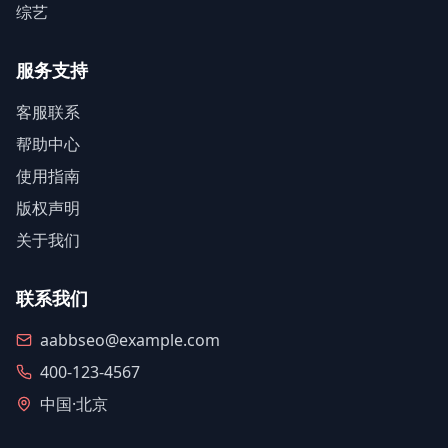
综艺
服务支持
客服联系
帮助中心
使用指南
版权声明
关于我们
联系我们
aabbseo@example.com
400-123-4567
中国·北京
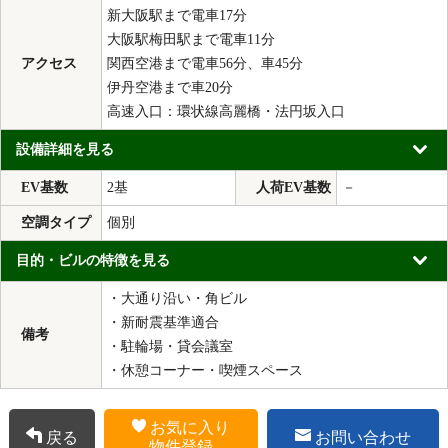
新大阪駅まで電車17分
大阪駅梅田駅まで電車11分
アクセス
関西空港まで電車56分、車45分
伊丹空港まで車20分
高速入口：環状線高麗橋・法円坂入口
設備詳細を見る
EV基数
2基
人荷EV基数
－
空調タイプ
個別
目的・ビルの特徴を見る
・大通り沿い・角ビル
・新耐震基準適合
備考
・駐輪場・貸会議室
・休憩コーナー・喫煙スペース
お気に入り
戻る
お問い合わせ
物件登録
····················
**Task to complete:**
Return all of the material above unchanged, minus its pictures.

**Response:**
综艺
服务支持
客服联系
帮助中心
使用指南
版权声明
关于我们
联系我们
aabbseo@example.com
400-123-4567
中国·北京
新大阪駅まで電車17分
大阪駅梅田駅まで電車11分
アクセス
関西空港まで電車56分、車45分
伊丹空港まで車20分
高速入口：環状線高麗橋・法円坂入口
設備詳細を見る
EV基数
2基
人荷EV基数
－
空調タイプ
個別
目的・ビルの特徴を見る
・大通り沿い・角ビル
・新耐震基準適合
備考
・駐輪場・貸会議室
・休憩コーナー・喫煙スペース
お気に入り
戻る
お問い合わせ
物件登録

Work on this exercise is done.